In some cities, Lingala's expansion has been quantified. Kisangani, for example, which is in Haut-Zaïre, sitting astride the east-west dividing line between Lingala- and Kiswahili-speaking areas and long harboring both Lingala- and Kiswahili-speaking communities, has seen two communities shift from Kiswahili-speaking majority to Lingala-speaking majority since independence. More significant is the fact that Lingala in Lingala-speaking areas has become, as has Kiswahili in Kiswahili-speaking areas, the first language of the children of urban interethnic marriages. This development has occurred despite the fact that neither language was ever the first language of any historical prenineteenth-century Zairian community.

A map showing the distribution of major languages is only marginally useful, however, as a guide to which languages are spoken where. Even where one ethnic group predominates, multilingualism may be common. An individual Zairian may speak French in the workplace, a regional trade language such as Lingala in marketplace conversation, and the mother tongue of his or her ethnic group in the home or with other members of the ethnic group.

Choice of language may be a vehicle for establishing a particular relationship or even for making a political statement.
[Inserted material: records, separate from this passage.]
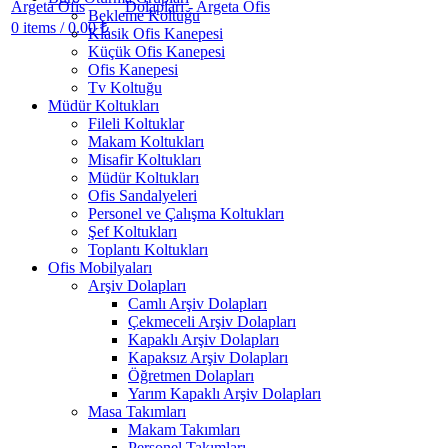
Bekleme Koltuğu
0
items
/
0.00
₺
Klasik Ofis Kanepesi
Küçük Ofis Kanepesi
Ofis Kanepesi
Tv Koltuğu
Müdür Koltukları
Fileli Koltuklar
Makam Koltukları
Misafir Koltukları
Müdür Koltukları
Ofis Sandalyeleri
Personel ve Çalışma Koltukları
Şef Koltukları
Toplantı Koltukları
Ofis Mobilyaları
Arşiv Dolapları
Camlı Arşiv Dolapları
Çekmeceli Arşiv Dolapları
Kapaklı Arşiv Dolapları
Kapaksız Arşiv Dolapları
Öğretmen Dolapları
Yarım Kapaklı Arşiv Dolapları
Masa Takımları
Makam Takımları
Personel Takımları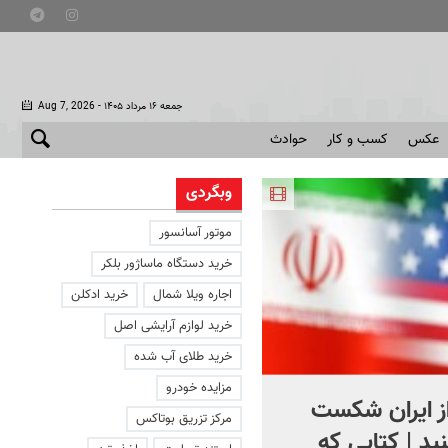
- جمعه ۱۶ مرداد ۱۴۰۵
Aug 7, 2026
عکس
کسب و کار
حوادث
وبگردی
موتور آسانسور
خرید دستگاه ماساژور بلکر
اجاره ویلا شمال
خرید ادکلن
خرید لوازم آرایشی اصل
خرید طلای آب شده
مزایده خودرو
از ایران شکست
استقبال از اردوغان در
مرکز تزریق بوتاکس
ید | کتابی که
عربستان + فیلم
A police officer or other low-level government official may begin a request for a favor (say a ride on a commercial truck) in French, switching quickly to the more comfortable Kiswahili or Lingala once the "official" tone implied by the use of French has been set. And on a larger scale, President Mobutu's deliberate use of Lingala in his public addresses, even speaking to Kiswahili-speaking crowds in Bukavu and elsewhere, has given political expression to his reported rejection of Kiswahili as an acceptable Zaire-wide trade language because of its association with Arab slavers. Lingala is, in fact, the only African language Mobutu uses in public.